Set down, exactly and with nothing added, the lines running from the one that holds "das Kunstwerk über" to the final line of the records. Pictures stay out of the copy.

= = = = = = =

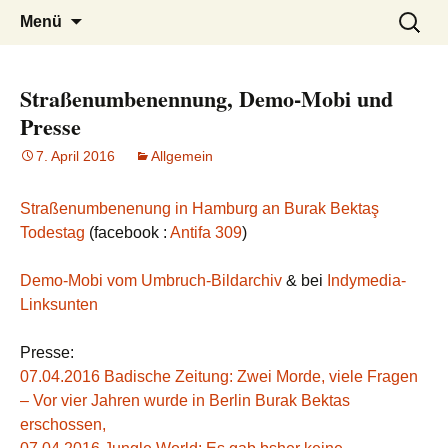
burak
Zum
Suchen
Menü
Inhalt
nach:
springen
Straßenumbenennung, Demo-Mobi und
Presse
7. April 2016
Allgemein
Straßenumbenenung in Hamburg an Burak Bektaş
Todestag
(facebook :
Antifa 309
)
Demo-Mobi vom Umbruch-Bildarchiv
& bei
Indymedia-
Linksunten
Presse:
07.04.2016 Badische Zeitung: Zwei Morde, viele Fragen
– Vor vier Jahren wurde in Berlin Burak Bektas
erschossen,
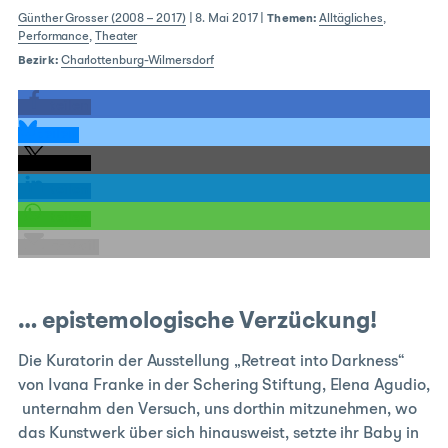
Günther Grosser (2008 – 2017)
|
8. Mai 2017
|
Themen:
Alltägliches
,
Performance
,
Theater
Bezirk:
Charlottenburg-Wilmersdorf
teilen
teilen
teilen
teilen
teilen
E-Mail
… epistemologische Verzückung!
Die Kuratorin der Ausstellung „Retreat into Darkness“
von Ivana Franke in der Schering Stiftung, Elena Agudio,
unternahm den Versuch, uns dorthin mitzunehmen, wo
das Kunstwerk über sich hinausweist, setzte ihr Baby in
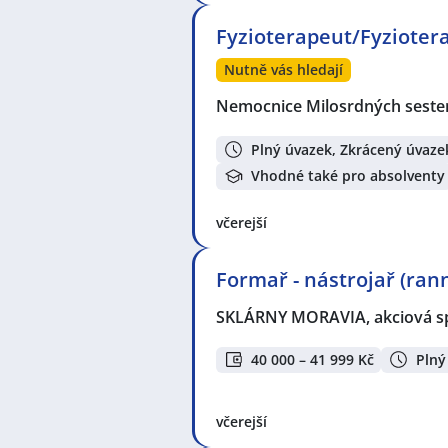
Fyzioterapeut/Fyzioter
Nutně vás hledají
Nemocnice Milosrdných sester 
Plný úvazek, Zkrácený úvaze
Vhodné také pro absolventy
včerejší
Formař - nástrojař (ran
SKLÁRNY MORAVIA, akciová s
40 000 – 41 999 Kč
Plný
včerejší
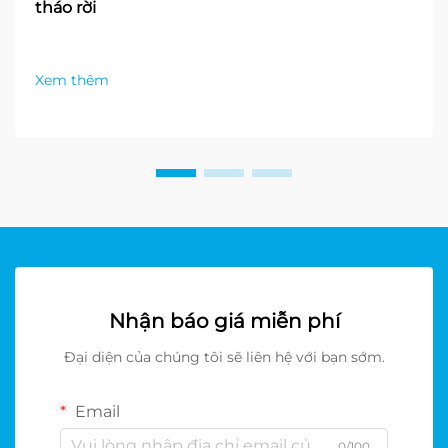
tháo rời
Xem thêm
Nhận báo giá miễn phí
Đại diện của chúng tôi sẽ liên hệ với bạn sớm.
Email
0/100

= = = = = = =

* _Written response_:
das Kunstwerk über sich hinausweist, setzte ihr Baby in
Fyzioterapeut/Fyzioter
Nutně vás hledají
Nemocnice Milosrdných sester 
Plný úvazek, Zkrácený úvaze
Vhodné také pro absolventy
včerejší
Formař - nástrojař (ran
SKLÁRNY MORAVIA, akciová s
40 000 – 41 999 Kč
Plný
včerejší
tháo rời
Xem thêm
Nhận báo giá miễn phí
Đại diện của chúng tôi sẽ liên hệ với bạn sớm.
Email
0/100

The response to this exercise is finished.